Task data:
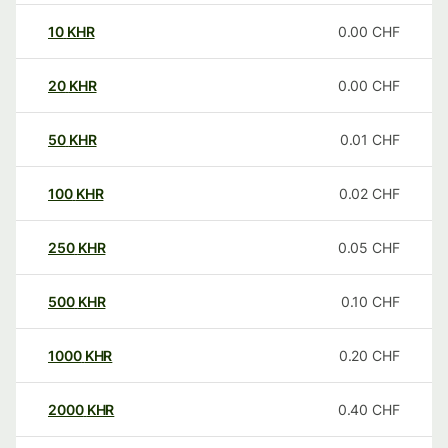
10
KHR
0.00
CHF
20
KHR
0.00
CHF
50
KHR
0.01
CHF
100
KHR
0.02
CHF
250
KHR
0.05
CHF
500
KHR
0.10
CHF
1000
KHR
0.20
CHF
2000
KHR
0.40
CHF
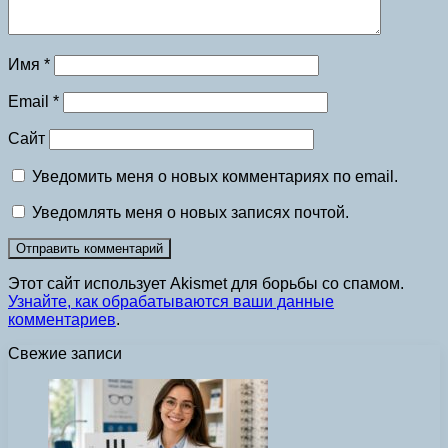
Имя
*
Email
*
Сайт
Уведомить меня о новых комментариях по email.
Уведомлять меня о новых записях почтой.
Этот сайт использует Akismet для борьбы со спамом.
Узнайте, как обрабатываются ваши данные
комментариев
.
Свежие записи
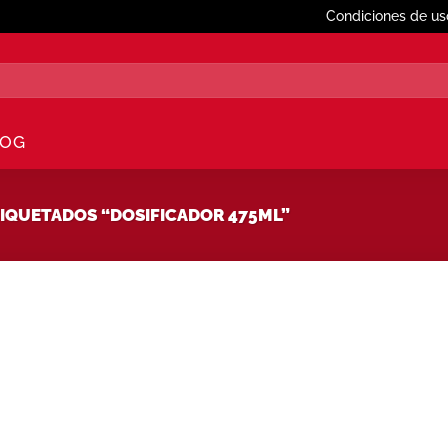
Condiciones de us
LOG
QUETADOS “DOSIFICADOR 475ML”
==
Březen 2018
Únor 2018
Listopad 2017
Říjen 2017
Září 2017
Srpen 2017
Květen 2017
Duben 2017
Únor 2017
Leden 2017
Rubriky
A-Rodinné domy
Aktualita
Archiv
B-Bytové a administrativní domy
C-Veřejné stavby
==
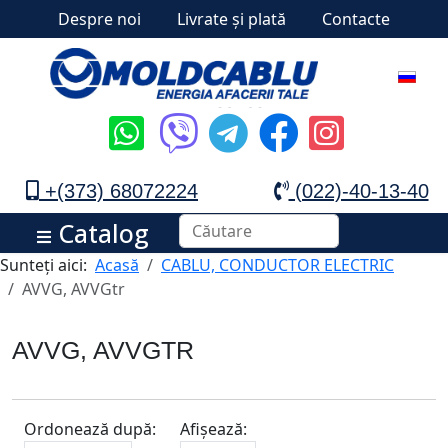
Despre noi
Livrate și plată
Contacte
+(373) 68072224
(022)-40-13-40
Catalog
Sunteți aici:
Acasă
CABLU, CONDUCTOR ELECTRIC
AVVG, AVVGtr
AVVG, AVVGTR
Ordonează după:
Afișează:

Exercise prompt:
Report every line of the data above that contains the string "новых" by copying it in full.

Solution to this problem:
Уведомить меня о новых комментариях по email.
Уведомлять меня о новых записях почтой.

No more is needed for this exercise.